[PATCH] D42640: [clangd] Prototype: collect symbol #include & insert #include in global code completion.

Sam McCall via Phabricator via cfe-commits cfe-commits at lists.llvm.org
Fri Feb 2 10:08:59 PST 2018


sammccall added a comment.

TL;DR:

- I think we can expose fewer types/abstractions in the header mapping, and put it all in one header. If we want some functionality to be global-index only, we should make it an option to the symbolcollector, not stash the logic somewhere else I think.
- regex seems like a big hammer, but we can revisit if this is on the hot path
- the overridden path should probably be an "include string" rather than a URI
- lots of naming nits as usual :-)
- I haven't reviewed the actual preprocessor/include-path madness yet :-)



================
Comment at: clangd/ClangdLSPServer.cpp:161
+    ApplyEdit.edit = WE;
+    reply(C, "Inserted header " + Params.includeInsertion->headerUri);
+    call(C, "workspace/applyEdit", ApplyEdit);
----------------
The caveat from apply fix also applies here. Maybe we should combine the tail of this case and the tail of apply-fix (the part from WorkspaceEdit)? They're simple (and wrong) now, but will need the same changes.


================
Comment at: clangd/ClangdServer.cpp:411
 
+Expected<tooling::Replacements>
+ClangdServer::insertInclude(const Context &Ctx, PathRef File, StringRef Code,
----------------
(I still want to look at  this bit... on monday :-)


================
Comment at: clangd/CodeComplete.cpp:254
   // Builds an LSP completion item.
-  CompletionItem build(const CompletionItemScores &Scores,
+  CompletionItem build(llvm::StringRef FileName, llvm::StringRef Contents,
+                       const CompletionItemScores &Scores,
----------------
contents is unused


================
Comment at: clangd/CodeComplete.cpp:289-290
+        if (!D->HeaderUri.empty()) {
+          Command Cmd;
+          Cmd.title = "Insert #include";
+          Cmd.command = ExecuteCommandParams::CLANGD_INSERT_HEADER_INCLUDE;
----------------
not sure where this is shown, but maybe add "if needed"?


================
Comment at: clangd/CodeComplete.cpp:296
+          Cmd.includeInsertion = std::move(Insertion);
+          I.command = std::move(Cmd);
+        }
----------------
LSP says we should use additionalTextEdits instead.
I think we have OK reasons, but you probably want to mention it here.


================
Comment at: clangd/CodeComplete.cpp:836
                        if (Recorder.CCSema)
-                         Output = runWithSema();
+                         Output = runWithSema(SemaCCInput.FileName,
+                                              SemaCCInput.Contents);
----------------
What do you think about (redundantly) passing filename to the constructor, and stashing it in a member, instead of passing to all the methods here?
I think main purpose of having this class is not having the *primary* data flow obscured by all the various context variables.

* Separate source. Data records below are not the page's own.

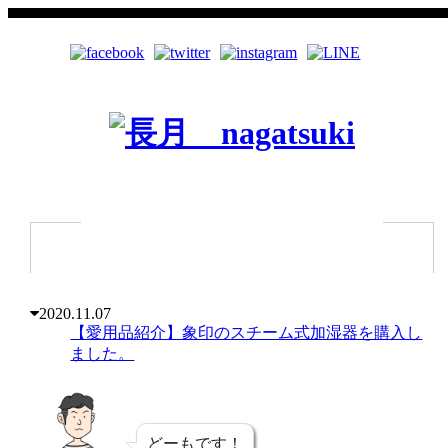
2020.11.07
【愛用品紹介】象印のスチーム式加湿器を購入し
ました。
どーもです！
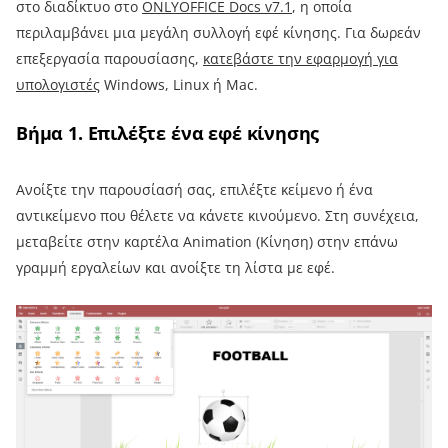
στο διαδίκτυο στο
ONLYOFFICE Docs v7.1
, η οποία
περιλαμβάνει μια μεγάλη συλλογή εφέ κίνησης. Για δωρεάν
επεξεργασία παρουσίασης,
κατεβάστε την εφαρμογή για
υπολογιστές
Windows, Linux ή Mac.
Βήμα 1. Επιλέξτε ένα εφέ κίνησης
Ανοίξτε την παρουσίασή σας, επιλέξτε κείμενο ή ένα
αντικείμενο που θέλετε να κάνετε κινούμενο. Στη συνέχεια,
μεταβείτε στην καρτέλα Animation (Κίνηση) στην επάνω
γραμμή εργαλείων και ανοίξτε τη λίστα με εφέ.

If you don't like that, we could also pass the SemaCCInput struct to the constructor itself. The distinction between constrcutor params and run() params is pretty artificial.

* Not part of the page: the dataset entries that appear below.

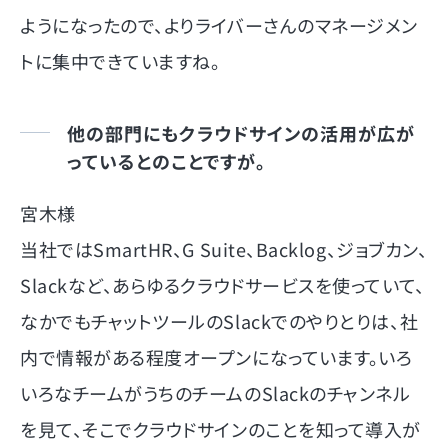
ようになったので、よりライバーさんのマネージメン
トに集中できていますね。
他の部門にもクラウドサインの活用が広が
っているとのことですが。
宮木様
当社ではSmartHR、G Suite、Backlog、ジョブカン、
Slackなど、あらゆるクラウドサービスを使っていて、
なかでもチャットツールのSlackでのやりとりは、社
内で情報がある程度オープンになっています。いろ
いろなチームがうちのチームのSlackのチャンネル
を見て、そこでクラウドサインのことを知って導入が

(as noted above, I think/hope Contents is unused in any case)


================
Comment at: clangd/Protocol.cpp:370
     Result["additionalTextEdits"] = json::ary(CI.additionalTextEdits);
+  if (CI.command) {
+    Result["command"] = *CI.command;
----------------
nit: drop braces consistent with the other code around here


================
Comment at: clangd/Protocol.h:380
+
+  std::string headerUri;
+  /// Note: "documentChanges" is not currently used because currently there is
----------------
I would call this "header". At least in the current implementation, it's not a URI, and we we really don't want anyone trying to parse it.


================
Comment at: clangd/Protocol.h:381
+  std::string headerUri;
+  /// Note: "documentChanges" is not currently used because currently there is
+  /// no support for versioned edits.
----------------
I don't think this comment applies here?


================
Comment at: clangd/Protocol.h:398
   const static llvm::StringLiteral CLANGD_APPLY_FIX_COMMAND;
 
+  const static llvm::StringLiteral CLANGD_INSERT_HEADER_INCLUDE;
----------------
nit: remove blank line (and below). These form a list.


================
Comment at: clangd/Protocol.h:412
 
+struct Command {
+  std::string title;
----------------
Hmm, you could consider `struct Command : public ExecuteCommandParams { std::string title; }`

I guess it's a hack, but this repetition seems a little silly. You could then reuse some of the JSON stuff too.


================
Comment at: clangd/global-symbol-builder/PragmaCommentHandler.h:1
+//===-- PragmaCommentHandler.h - find all symbols----------------*- C++ -*-===//
+//
----------------
can this also be put in HeaderMap.h?


================
Comment at: clangd/global-symbol-builder/PragmaCommentHandler.h:28
+/// https://github.com/include-what-you-use/include-what-you-use/blob/master/docs/IWYUPragmas.md#iwyu-pragma-private
+class PragmaCommentHandler : public clang::CommentHandler {
+public:
----------------
I'm not sure this class needs to be exposed, can we just expose a function `unique_ptr<CommentHandler> collectHeaderMaps(HeaderMapCollector*)`?


================
Comment at: clangd/global-symbol-builder/STLPostfixHeaderMap.h:1
+//===-- STLPostfixHeaderMap.h - hardcoded header map for STL ----*- C++ -*-===//
+//
----------------
STL isn't really a name we want to be using :-)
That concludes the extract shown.